It is very dispiriting when your homeland becomes the worst example about societies that suffer consequences of state collapse and attendant degradations. Several years ago, an Israeli historian argued that without nationalism a country will follow in the footsteps of Somalia. Only people who do not think highly of their country destroy libraries, loot museums, dispossess their compatriots and result in a total break down of law and order. A few Somalis accept this verdict. They point to the entrepreneurial zeal of Somalis, how one-time Somali regions in the periphery recovered from state collapse without foreign aid, and booming telecommunications and financial devices sectors.
Much of what many Somalis view as a miraculous economic progress remains dependent upon remittances from the Somalia diaspora who fled their country due to the civil war. The other factor that drives growth of certain, capital-intensive sectors is the absence of regulation. Businesses in Somalia have metamorphosed oligarchic concerns that benefit from an alliance formed by politicians and tycoons. The national seaports are controlled by political entities loyal to politically influential members of clans. In this political environment a business environment comes into existence to serve only the interests of businesses that prosper without competition. A businessman from region X in Somalia cannot compete in l region Y. Rival companies merge or are acquired by a conglomerate to deepen monopolistic nature of the business.
Sir Paul Collier, a Professor of Economics and Public Policy at the Oxford University’s Blavatnik School of Government, has used Somalia as an example about a place where there is no public policy. “There’s a place without any public policy, indeed any government, it’s called Somalia and they seem to prefer to buy territory in New Zealand. If the absence of government is all we need for prosperity, Somalia would be the most prosperous place on earth. It is actually the most impoverished” said Professor Collier at a discussion entitled Capitalism: what has gone wrong, what needs to change, and how can it be fixed? organised by Oxford Martin School.
Why do many Somalis try their luck with immigrating to Europe or North America or Australasia? Risk of being conscripted by Al-shabaab, and lack of opportunities force young Somalis to flee their homeland in search of better life abroad. That the rate of immigration from Somalia is as high today as it was thirty years ago, when the state collapsed, corroborates Professor Collier’s example about the Horn of Africa country. Thirty two years ago an unscrupulous businessman relied upon political patronage to become successful. Now politicians are dependent upon business patronage to make a splash in politics.
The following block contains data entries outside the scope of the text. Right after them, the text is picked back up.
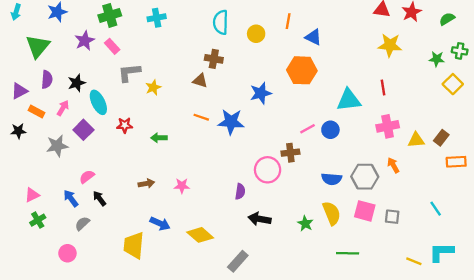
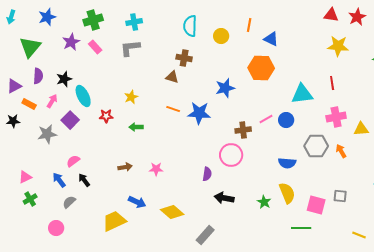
gray L-shape: (129, 73) -> (130, 48), moved
yellow star: (153, 87) -> (131, 97), moved
brown cross: (290, 153) -> (243, 130), moved
gray hexagon: (365, 177) -> (316, 146), moved
pink square: (365, 211) -> (316, 205), moved
yellow trapezoid: (134, 245) -> (114, 221), turned 60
In Somalia business owns politics. In such an environment terrorism thrives, unemployment becomes a persistent national problem. Public services get measly funds due to lack of sufficient tax revenues collected by authorities. Many children remain unschooled because their parents cannot afford to pay school fees. Health care is private and unaffordable to millions of Somali citizens. Lack of public policy in Somalia puts a big question mark upon the claim that Somalia has had governments protecting the sovereignty of the nation state.